Conpresp mantém tombamento de prédio icônico da Escola Panamericana
Responsável pela preservação do patrimônio, Conpresp manteve tombamento do prédio da Escola Panamericana de Arte, na Avenida Angélica, em SP
atualizado
Compartilhar notícia

O Conselho Municipal de Preservação do Patrimônio Histórico, Cultural e Ambiental da Cidade de São Paulo (Conpresp) manteve, nesta segunda-feira (18/5), o tombamento do prédio da Escola Panamericana de Arte, em Higienópolis, região central da capital paulista. O pedido de recurso, na prática uma solicitação de “destombamento”, foi realizado pela Keeva Participações, proprietária do imóvel, que foi projetado pelo premiado arquiteto Siegbert Zanettini.

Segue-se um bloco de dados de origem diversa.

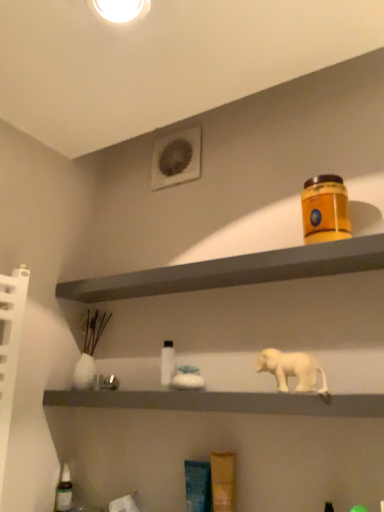 Question: Does matte orange container at upper right, the second shelf from the bottom, have a lesser height compared to white plastic air conditioning unit at upper center?

Choices:
 (A) no
 (B) yes

Answer: (B)

Question: Is matte orange container at upper right, the second shelf from the bottom, surrounding white plastic air conditioning unit at upper center?

Choices:
 (A) no
 (B) yes

Answer: (A)

Question: Can we say matte orange container at upper right, the second shelf from the bottom, lies outside white plastic air conditioning unit at upper center?

Choices:
 (A) yes
 (B) no

Answer: (A)

Question: Considering the relative positions of matte orange container at upper right, the second shelf from the bottom, and white plastic air conditioning unit at upper center in the image provided, is matte orange container at upper right, the second shelf from the bottom, behind white plastic air conditioning unit at upper center?

Choices:
 (A) yes
 (B) no

Answer: (B)

Question: Is the depth of matte orange container at upper right, which ranks as the first shelf in top-to-bottom order, less than that of white plastic air conditioning unit at upper center?

Choices:
 (A) no
 (B) yes

Answer: (B)

Question: Is orange matte jar at upper right taller or shorter than white plastic air conditioning unit at upper center?

Choices:
 (A) tall
 (B) short

Answer: (B)

Question: From the image's perspective, relative to white plastic air conditioning unit at upper center, is orange matte jar at upper right above or below?

Choices:
 (A) above
 (B) below

Answer: (B)

Question: Based on their positions, is orange matte jar at upper right located to the left or right of white plastic air conditioning unit at upper center?

Choices:
 (A) right
 (B) left

Answer: (A)

Question: In terms of width, does orange matte jar at upper right look wider or thinner when compared to white plastic air conditioning unit at upper center?

Choices:
 (A) wide
 (B) thin

Answer: (A)

Question: Is matte orange container at upper right, which ranks as the first shelf in top-to-bottom order, taller or shorter than white glossy bottle at center, marked as the 2th bottle in a left-to-right arrangement?

Choices:
 (A) short
 (B) tall

Answer: (A)

Question: From a real-world perspective, relative to white glossy bottle at center, the first bottle in the top-to-bottom sequence, is matte orange container at upper right, which ranks as the first shelf in top-to-bottom order, vertically above or below?

Choices:
 (A) above
 (B) below

Answer: (A)

Question: Considering the positions of matte orange container at upper right, the second shelf from the bottom, and white glossy bottle at center, placed as the first bottle when sorted from right to left, in the image, is matte orange container at upper right, the second shelf from the bottom, wider or thinner than white glossy bottle at center, placed as the first bottle when sorted from right to left,?

Choices:
 (A) wide
 (B) thin

Answer: (A)

Question: Is matte orange container at upper right, which ranks as the first shelf in top-to-bottom order, inside or outside of white glossy bottle at center, marked as the 2th bottle in a left-to-right arrangement?

Choices:
 (A) inside
 (B) outside

Answer: (B)

Question: Is point click(57, 510) positioned closer to the camera than point click(180, 169)?

Choices:
 (A) closer
 (B) farther

Answer: (A)

Question: Is translucent glass bottle at lower left, which appears as the second bottle when viewed from the right, inside or outside of white plastic air conditioning unit at upper center?

Choices:
 (A) inside
 (B) outside

Answer: (B) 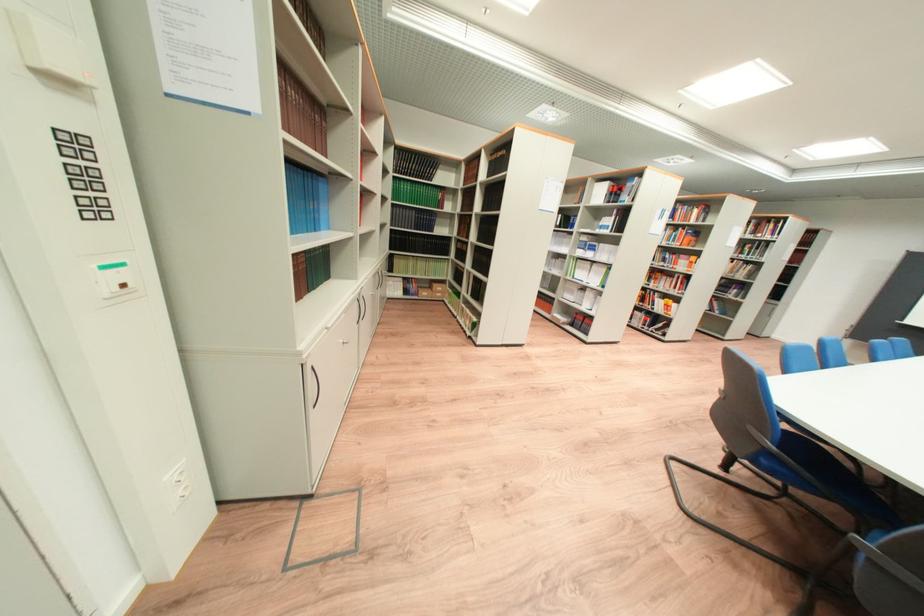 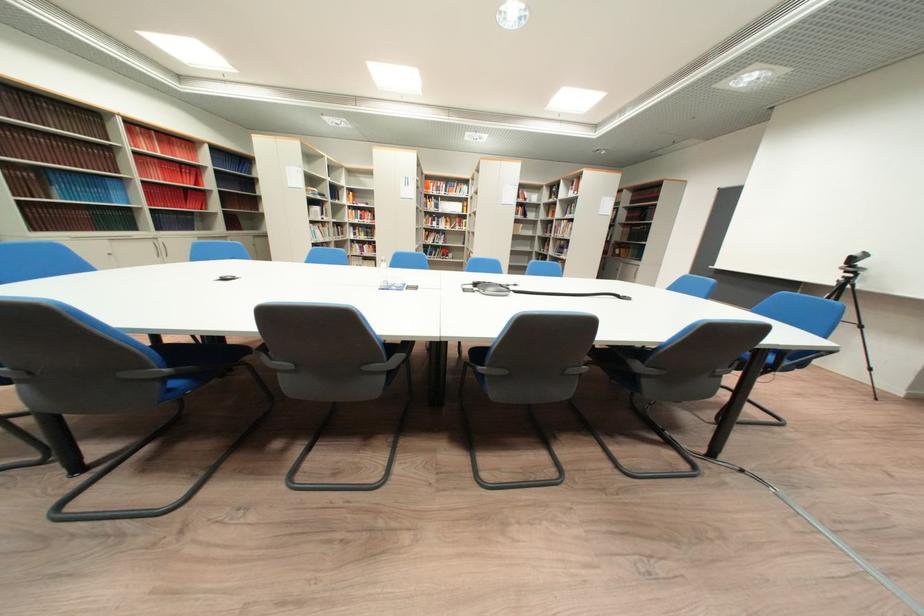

Ao longo do processo, a empresa alegou que o imóvel da Avenida Angélica não tinha os atributos necessários para que fosse mantido o tombamento estabelecido em 2024, há menos de dois anos. Em parecer técnico que consta no recurso, o arquiteto Pedro Taddei Netto afirmou que a construção não tinha valor histórico, urbanístico, artístico ou afetivo.
O pedido de destombamento mobilizou parcela da sociedade e gerou reação por parte de diversas entidades, que defenderam o imóvel pelo seu valor arquitetônico, como representante das construções pós-modernistas em São Paulo. Também destacaram o valor da obra projetada por Zanettini, que tem 91 anos, é autor demais de 1.200 construções e foi professor da Faculdade de Arquitetura e Urbanismo (FAU-SP) por mais de 40 anos.
A própria direção da FAU-SP se manifestou contrária ao destombamento, em manifestação divulgada em abril. “Trata-se de edifício que sintetiza, de forma singular, debates fundamentais daquele período, notadamente no campo da arquitetura pós-moderna, da expressão tecnológica e da incorporação de linguagens associadas à industrialização e à cultura visual contemporânea”, afirmou, na ocasião.